Barr: The Tanks model does a pretty good job, the World of games. No, here’s a game I actually love. I play a lot of it personally, and they probably have an update today or tomorrow because [Guardians of the Galaxy Vol. 2] is coming out. Marvel Heroes Online, they do a really good job with daily rewards and loot that you collect in game. You get so much loot that you want to buy new containers, and they charge you for new containers, but you’re thinking, OK, I want to keep this loot that has value for me, so I’ll give them five bucks for a new container, something like that. They’ll do sales on their currency and things like that. So, OK, I’ll pick and choose. I’m having so much fun in the game, and I see so much value — you can unlock characters as you go by earning daily rewards or getting drops in the game, but you can also accelerate it. If I want a new character or a new costume or something like that, I’ll give them some money. I’ve probably spent $50 or $60 there, something like that.

GamesBeat: Talking about daily rewards, are you going to have any?

Barr: Yeah, we’re looking into daily reward types of systems. Consecutive logins or you have bonuses for your first time playing. Those kinds of things. We don’t have anything locked down yet, but we’re working on things like that.

GamesBeat: Hearthstone is one of the biggest free-to-play games around, and yet, they don’t offer daily rewards. How do you come down on the subject?

Barr: I think it’s totally worth it. I think it’s a great idea. Myself, as a consumer, as a player, I want daily rewards. I want to log in and know I’m going to get some kind of value showing. That carrot. There are so many different things to play, right? But it’s a touchstone. I know that I’m going to go back here and log in and get something out of it. And I can look around and see what’s new.

GamesBeat: What kind of daily reward do you prefer? Something that just gives you a reward for logging in or something like, “Do this goal today and you’ll get this?”

Barr: I think it should be a combination.

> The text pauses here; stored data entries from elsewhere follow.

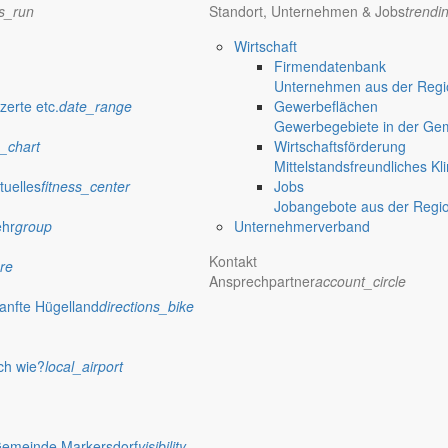
ns_run
Standort, Unternehmen & Jobs
trendi
Öffentliche Ausschreibungen de
Wirtschaft
Markersdorf
Firmendatenbank
Unternehmen aus der Regio
zerte etc.
date_range
Gewerbeflächen
verwaltung Markersdorf
Gewerbegebiete in der Ge
_chart
Wirtschaftsförderung
Mittelstandsfreundliches Kl
tuelles
fitness_center
Jobs
Jobangebote aus der Regi
ehr
group
Unternehmerverband
Kontakt
re
Ansprechpartner
account_circle
anfte Hügelland
directions_bike
ch wie?
local_airport
 Rathaus
Gemeinde Markersdorf
visibility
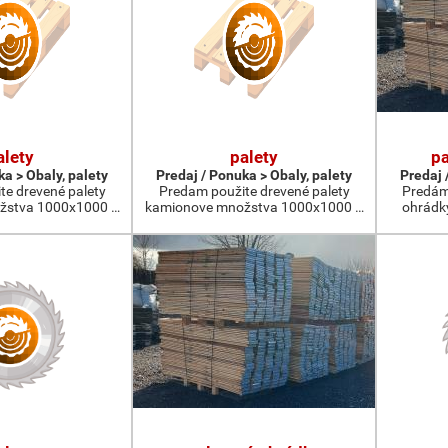
alety
palety
pa
ka > Obaly, palety
Predaj / Ponuka > Obaly, palety
Predaj 
te drevené palety
Predam použite drevené palety
Predám 
žstva 1000x1000 …
kamionove množstva 1000x1000 …
ohrádk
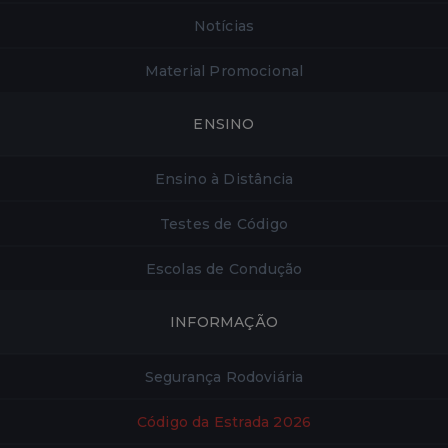
Notícias
Material Promocional
ENSINO
Ensino à Distância
Testes de Código
Escolas de Condução
INFORMAÇÃO
Segurança Rodoviária
Código da Estrada 2026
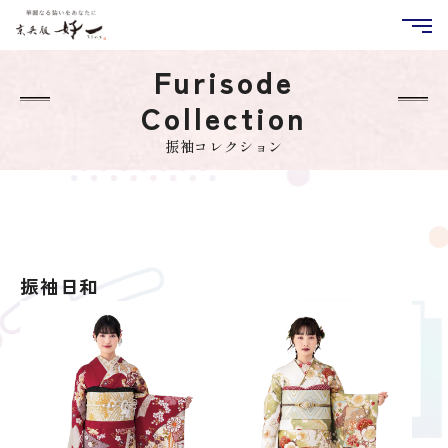
Furisode
Collection
振袖コレクション
振袖日和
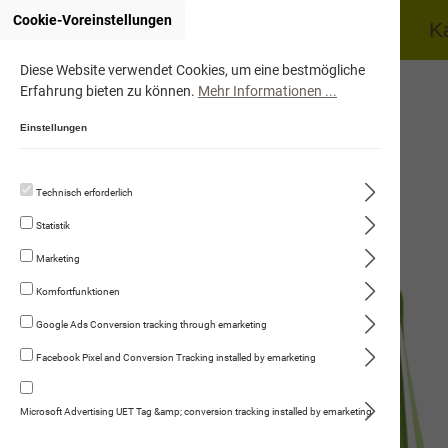
Cookie-Voreinstellungen
Home
Hund
K
Diese Website verwendet Cookies, um eine bestmögliche
Erfahrung bieten zu können.
Mehr Informationen ...
Einstellungen
Technisch erforderlich
Recycling-Stofftasche
Statistik
Marketing
Komfortfunktionen
Google Ads Conversion tracking through emarketing
Facebook Pixel and Conversion Tracking installed by emarketing
Microsoft Advertising UET Tag &amp; conversion tracking installed by emarketing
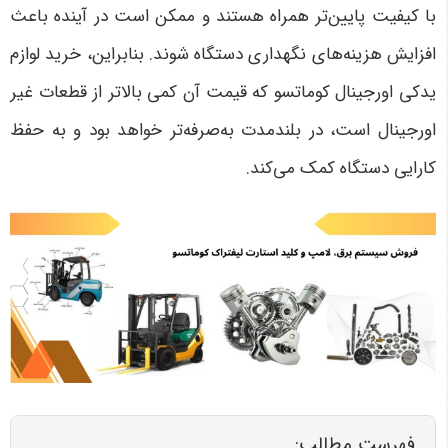
با کیفیت پایین‌تر همراه هستند و ممکن است در آینده باعث
افزایش هزینه‌های نگهداری دستگاه شوند. بنابراین، خرید لوازم
یدکی اورجینال کوماتسو که قیمت آن کمی بالاتر از قطعات غیر
اورجینال است، در بلندمدت به‌صرفه‌تر خواهد بود و به حفظ
کارایی دستگاه کمک می‌کند
.
فهرست مطالب:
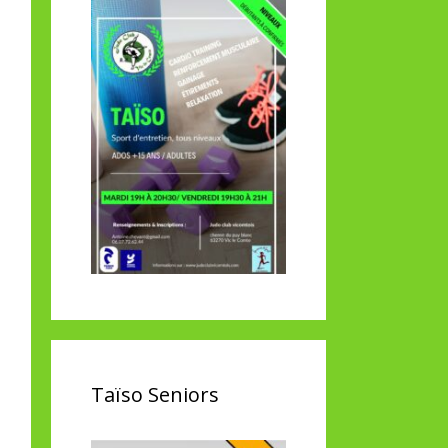
Taïso Seniors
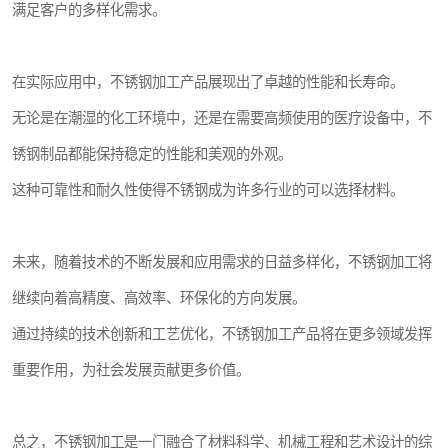
满足客户的多样化需求。
在实际应用中，不锈钢加工产品展现出了卓越的性能和长寿命。
无论是在潮湿的化工环境中，还是在需要高频使用的医疗设备中，不
锈钢制品都能保持稳定的性能和美观的外观。
这种可靠性和耐久性使得不锈钢成为许多行业的可以选择材料。
未来，随着技术的不断发展和应用需求的日益多样化，不锈钢加工将
继续向着高精度、高效率、环保化的方向发展。
通过持续的技术创新和工艺优化，不锈钢加工产品将在更多领域发挥
重要作用，为社会发展贡献更多价值。
总之，不锈钢加工是一门融合了材料科学、机械工程和艺术设计的综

You get something just for showing up and looking at what’s new, being a player in the pool, something that makes your time go faster, but also, you should have something like daily quests or contracts. I know that if I do this today — if I run through these five matches or kill these certain ships, I’ll get a reward on top of that. I think it’s good to have a combination of incentives.

GamesBeat: On the slide presentation, we saw the characters and the captains y’all took inspiration from, but there wasn’t a Star Blazers nod. Did you fight to get that in and lose?

Barr: [Laughs] It’s funny. I was in Berlin once, and I didn’t realize that they had made a live action version of Star Blazers. It was dubbed in German. I woke up in the middle of the night and turned on the TV, and I didn’t know if I was dreaming. It’s a touchpoint to me, but I don’t know if it’s a touch point to a younger generation. I would have loved to see something like that in there, but I understand why it wasn’t.